I wasn't quite believing this talk from New York that Caroline Kennedy might be appointed to Hillary Clinton's Senate seat, but I guess it's pretty real. Does it make sense?
Well, maybe. Gov. David Paterson, a Democrat, is being pulled six ways to Sunday by different groups pushing one of their own. You have to choose an upstater. You have to choose someone from the city. It has to be a woman, to replace a woman. No, it should be an African America, whether male or female makes no difference. No, it should be a Latino -- make history!
Choosing Kennedy -- a person from outside the state's political establishment proper -- would enable Paterson to sidestep all these group claims and piss off everyone equally. And of course she's not just anybody, she's a Kennedy, whose uncle held the seat in question.
On the other hand, if I were governor, I might think, why anger all these groups when I could keep at least one or two of them happy by naming the right person? Going outside your party's establishment gives all your opponents something about you to agree on that none of them likes, whereas if you choose a Latino or an upstater or what have you, at least people from that group will speak up at the bar to defend you.
At any rate, I see that Jane Hamsher at firedoglake has declared herself against CK:
Now that the Democrats are in power, she'd like to come in at the top. We have absolutely no idea if she's qualified, or whether she can take the heat of being a Kennedy in public life. She's certainly shown no appetite for it in the past. She'll have a target on her back and if she can't take it, if she crumbles, she will become a rallying point that the right will easily organize around.
The woman has never run for office in her life. We have no idea how she'd fare on the campaign trail, or how well she could stand up to the electoral process. She simply picks up the phone and lets it be known that she just might be up for having one of the highest offices in the land handed to her because -- well, because why? Because her uncle once held the seat? Because she's a Kennedy? Because she took part as a child in the public's romantic dreams of Camelot? I'm not quite sure.
Fair points, I guess. But the real question to ask is, is she ready for the actual difficult work of being a senator? Contrary to what faux-populist radio hosts say, senators work their asses off. Eighteen hour days are common. There's lots to learn. Senators from New York schlep back and forth on that shuttle loaded down with briefing papers and what not -- it must get exhausting. And then, on the subject of travel: New York is a huge state, which means that on weekends a senator is flying hundreds of miles on tiny little planes to Godforsaken places up north where winter sets in in late September and stays til May. Then there's all the money one has to raise, more or less constantly.
Being a senator is glamorous, but it's also loads of hard, hard work. And once you get in there, you learn pretty quickly that you have to stay 18 years (three terms) to really have an impact.
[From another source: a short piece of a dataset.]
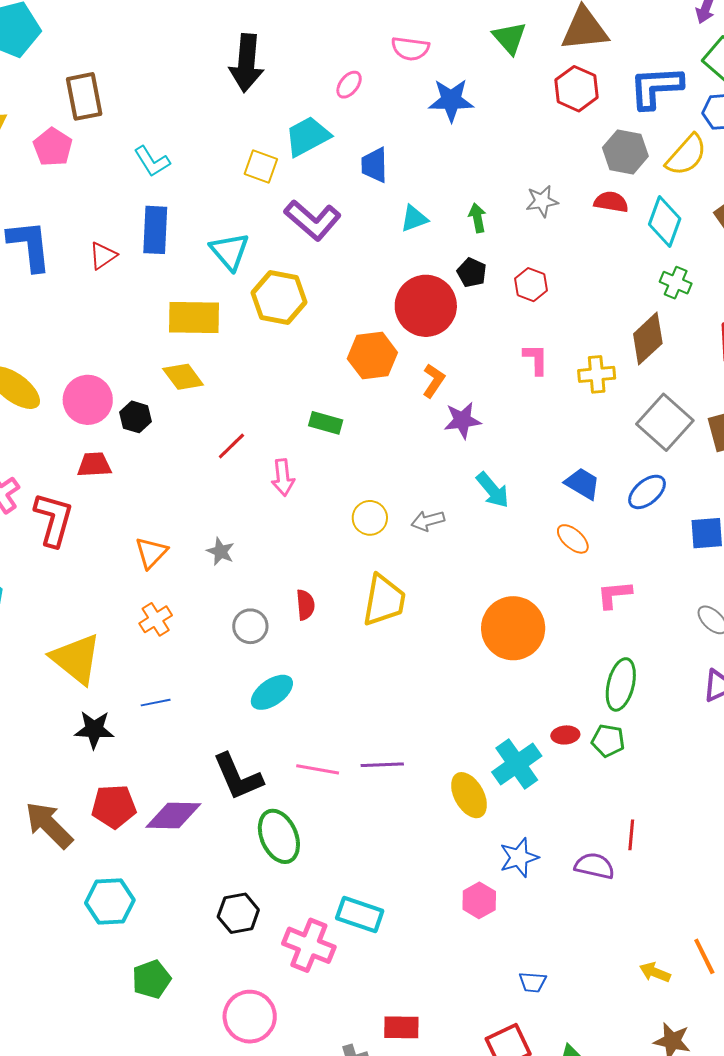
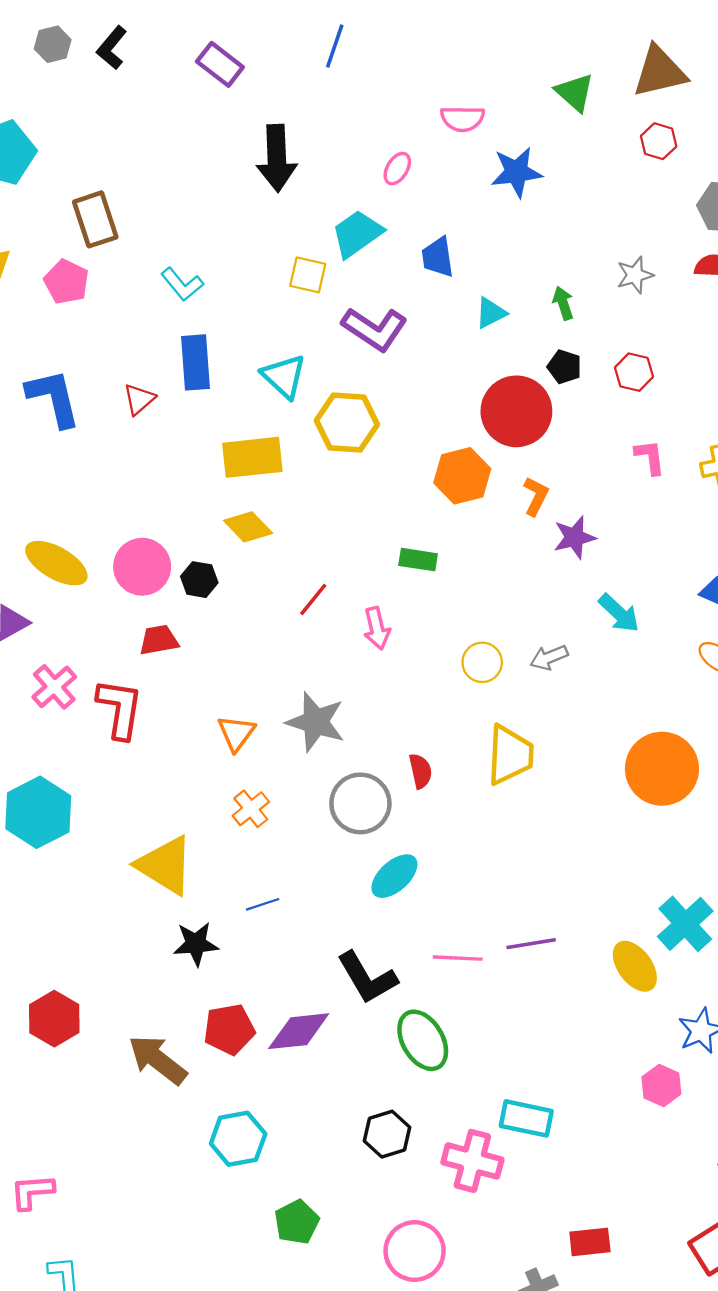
red hexagon: (576, 89) -> (659, 141), size x0.7
gray star: (221, 551) -> (316, 722), size x1.8
gray circle: (250, 626) -> (360, 803), size x1.5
Kennedy is 51; is she really ready to commit more or less the rest of her active life, so to speak, to electoral politics?
These are all tough questions for a neophyte to think about, and they're all questions that lifetime pols have long since answered internally. They'd sooner die than stop getting on rickety little planes to go to Watertown for a Kiwanis meeting. They're completely addicted to that life, and it's a really weird, impossible life, which is why most people from other fields of endeavor (i.e. business) don't usually take well to politics.